Dataset entries:
- - - -

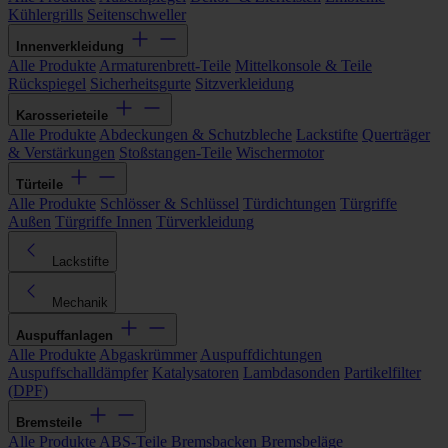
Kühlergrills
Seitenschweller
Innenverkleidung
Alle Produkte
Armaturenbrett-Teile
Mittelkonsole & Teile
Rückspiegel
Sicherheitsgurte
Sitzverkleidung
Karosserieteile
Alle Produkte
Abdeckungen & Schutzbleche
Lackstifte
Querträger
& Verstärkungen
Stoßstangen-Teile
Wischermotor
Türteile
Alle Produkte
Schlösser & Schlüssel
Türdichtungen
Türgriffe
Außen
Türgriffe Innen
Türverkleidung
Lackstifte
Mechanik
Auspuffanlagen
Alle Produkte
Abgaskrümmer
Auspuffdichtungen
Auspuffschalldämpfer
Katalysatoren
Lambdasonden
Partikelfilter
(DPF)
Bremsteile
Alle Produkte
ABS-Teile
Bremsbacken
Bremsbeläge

- - - -

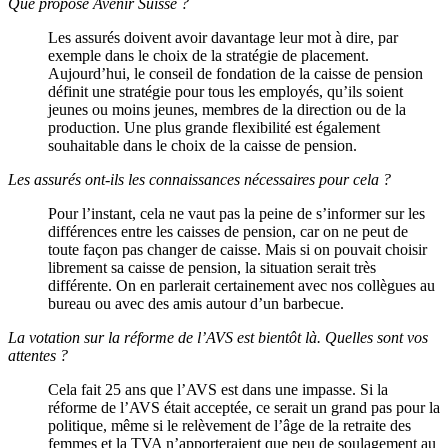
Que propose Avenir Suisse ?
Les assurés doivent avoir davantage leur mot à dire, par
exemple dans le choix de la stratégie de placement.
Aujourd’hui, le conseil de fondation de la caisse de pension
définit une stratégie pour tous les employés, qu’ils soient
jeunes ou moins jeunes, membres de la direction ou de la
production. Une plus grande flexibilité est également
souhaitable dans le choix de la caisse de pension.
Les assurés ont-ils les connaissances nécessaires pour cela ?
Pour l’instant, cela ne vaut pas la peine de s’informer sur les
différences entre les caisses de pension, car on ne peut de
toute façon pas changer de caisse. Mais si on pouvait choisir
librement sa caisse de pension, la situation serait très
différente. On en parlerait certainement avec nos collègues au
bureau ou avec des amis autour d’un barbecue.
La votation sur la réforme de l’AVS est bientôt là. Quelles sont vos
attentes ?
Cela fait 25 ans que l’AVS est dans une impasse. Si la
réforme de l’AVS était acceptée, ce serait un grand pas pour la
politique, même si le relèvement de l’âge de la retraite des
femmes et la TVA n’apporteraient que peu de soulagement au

- - - -

### Problem to solve
Only the lines that hold the word "réforme" are wanted; each should be pulled from the records.

### Exercise result
La votation sur la réforme de l’AVS est bientôt là. Quelles sont vos
réforme de l’AVS était acceptée, ce serait un grand pas pour la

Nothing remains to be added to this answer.